Although Bütschli in 1870 in his embryology of the honey-bee called attention to the “great similarity which the eleven pairs of invaginations in the eleven first trunk-segments in their first indication (anlage) have with the spinning-glands, and also with the segmental organs of Annelids,” he did not go further than this, and it is now known that in the 2d maxillary segment open not only spinning-glands, but in the embryo a pair of stigmata.

Paul Mayer, however, regarded the tracheæ and urinary tubes as homodynamous structures, and this view was advocated by Grassi (1885) for the reason that while in the embryo honey-bee there are ten pairs of stigmata, the first thoracic and two last abdominal segments wanting them, the germs of the urinary tubes arise in a corresponding situation on the two last abdominal segments. To this view Emery (Biol. Centralb., 1886, p. 692) objects that in Peripatus the nephridia and tracheæ “have nothing to do with the segmental organs,” as Peripatus besides nephridia possesses both coxal glands and tracheæ.

Both Kennell and Lang derive the coxal glands of Arthropoda from the setiparous or parapodial glands of annelid worms, and the recent endeavor of Bernard to show that the tracheæ arose from setiparous glands seems to be disproved by the fact that in insects as well as in other Arthropoda coxal glands with their outlets exist in the same segments as those bearing stigmata. Reasoning by exclusion, we are led to regard Kennell’s original view as the soundest.

Patten, however, regards the tracheæ as modified ends of nephridia, remarking: “Since in Acilius some of the abdominal tracheæ at first communicate with the cavities of the mesoblastic somites, it is probable that all the tracheæ represent the ectodermic portions of the nephridia.” (Origin of Vertebrates from Arachnids, p. 355.)

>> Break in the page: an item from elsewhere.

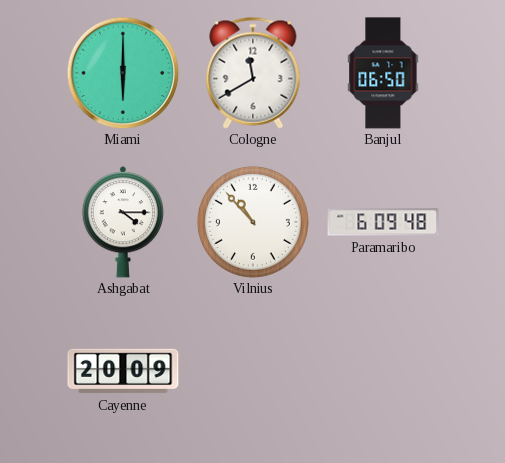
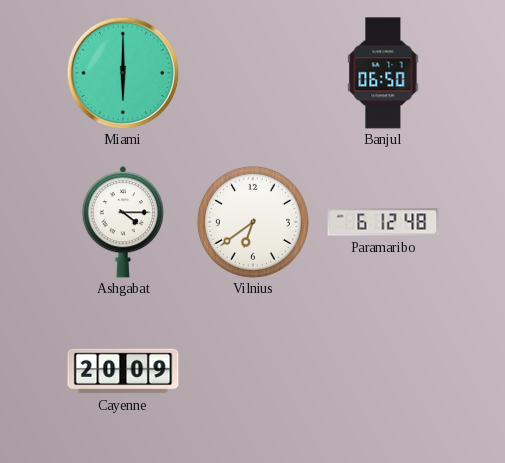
Cologne: 11:40 -> none
Vilnius: 10:53 -> 6:39
Paramaribo: 6:09 -> 6:12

It is probable, therefore, that the tracheæ first arose as modifications of dermal glands, as in mites and Peripatus, and that at first they were not provided with tænidia (as in Chilopoda), while in later forms tænidia were developed. In the earliest tracheate forms the stigmata were not segmentally arranged, probably appearing irregularly anywhere in the body, but afterwards in the myriopods and insects became serially arranged.